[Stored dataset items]

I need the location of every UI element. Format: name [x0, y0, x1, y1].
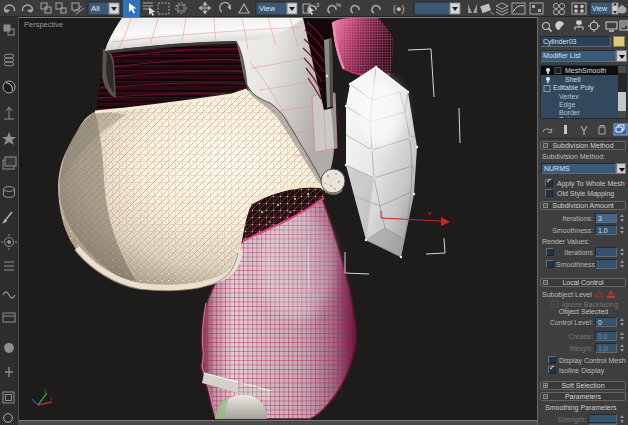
svg-text:All: All: [91, 4, 100, 13]
svg-text:x: x: [428, 210, 431, 216]
svg-text:View: View: [592, 5, 608, 12]
svg-text:%: %: [336, 2, 342, 8]
svg-text:View: View: [259, 4, 276, 13]
svg-text:Perspective: Perspective: [24, 20, 63, 29]
svg-text:3: 3: [316, 2, 320, 8]
svg-text:(●): (●): [393, 4, 404, 14]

WHAT YOU HAVE TO DO. Return all of the lines above without alteration, minus the pictures.

EXERCISE OUTPUT.
I need the location of every UI element. Format: name [x0, y0, x1, y1].
svg-text:All: All: [91, 4, 100, 13]
svg-text:x: x: [428, 210, 431, 216]
svg-text:View: View: [592, 5, 608, 12]
svg-text:%: %: [336, 2, 342, 8]
svg-text:View: View: [259, 4, 276, 13]
svg-text:Perspective: Perspective: [24, 20, 63, 29]
svg-text:3: 3: [316, 2, 320, 8]
svg-text:(●): (●): [393, 4, 404, 14]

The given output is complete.